I have always loved food for its absurdity. Everyone talks about food like “food is ephemeral.” No, not really—food doesn’t go away when you eat it. Food goes through your gut, where it gets leeched for nutrients, and then turned into literal shit. We are not open enough about this: food is a fucking tragicomedy. You literally ruin food with your body. What a powerfully gross thought! Humans are just CRUSHING bacon and unicorn milkshakes left and right. We don’t talk enough about what a disgusting miracle food is. I love it.

But I’m also really fucking sick of it. When I worked at The New Yorker, I used to write restaurant reviews for the teeny tiny section at the front of the book called “Tables For Two.” It was a great gig because I got to dabble in “the food scene,” which in 2009 was HOPPIN’. My colleagues and I were constantly bantering about have-you-tried-this and you-should-go-here. (I understand that “restaurants” are a non-distinct spoke on the Great Wheel of Food, but bear with me here.) Our boss would always look at us like we were aliens for obsessing over this stuff. Shouldn’t young people be out doing drugs and having sex and going to rock ’n’ roll shows? No, we explained. THIS is our sex, drugs, and rock ’n’ roll. Chefs are our rockstars, bespoke cocktails our drugs, and gut-busting meals our sex.

But like all cultural obsessions, the novelty wears off. I don’t really care about chefs qua chefs beyond the fact of them being interesting or captivating people, and restaurants close for zillions of reasons that almost never have to do with whether the food is good. Every restaurant and TV chef has a cookbook, and every cult donut has an Instagram. It’s all so symbolic and notional. We’ve gone through so many taste and trend cycles and frankly I’m feeling a bit nauseated. If I had more time and energy I would make you a chart of all the phases, like bacon and bourbon, and tacos and banh mi, and so on. And yes, I know: it was ever thus—there have always been food trends. Short ribs were long over by the time I moved to New York. But isn’t there something a little hopeless and desperate about literally dyeing food in rainbow colors? Have we run out of possibilities and combinations that we now have to make our food seem technicolor and otherworldly? We’ve turned food into an economic consumption item, and food-as-product is developing at an exponential rate.

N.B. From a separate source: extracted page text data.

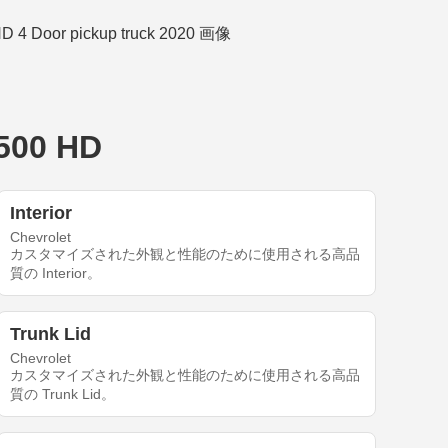
500 HD
Interior
Chevrolet
カスタマイズされた外観と性能のために使用される高品
質の Interior。
Trunk Lid
Chevrolet
カスタマイズされた外観と性能のために使用される高品
質の Trunk Lid。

Trends like “clean eating” and “eating raw” and products like Soylent obviously come from a place of wanting to change how we eat, which unfortunately isn’t really all that hackable—the body wants what it wants and needs what it needs to survive. Humans evolved to like hot, cooked food, and animal proteins (arguably both things that made humans what they are today). But that doesn’t mean they have to or even should, because the path of evolution is neither a value judgment nor a proscription. Deciding how and what to eat has become a real fucking downer, and I guess I applaud people trying to come up with solutions for having any hope, but I’m not convinced there’s only one religion when it comes to food.

Ultimately food will always haunt us, now that we know enough about it to discuss it and analyze it and manipulate it to death. How do you get kids to eat X? How do you make sure you get enough Y? Why is organic Z so expensive? Food is the ultimate modern topic—it’s practically a divinity (also itself a food). It is humanity’s albatross. We are doomed to wonder about food as long as we shall live and this is what makes us human. I’m sick of food, which is not to say that I’ve lost my joy for it; it’s just that I’ve lost my joy for your joy for it.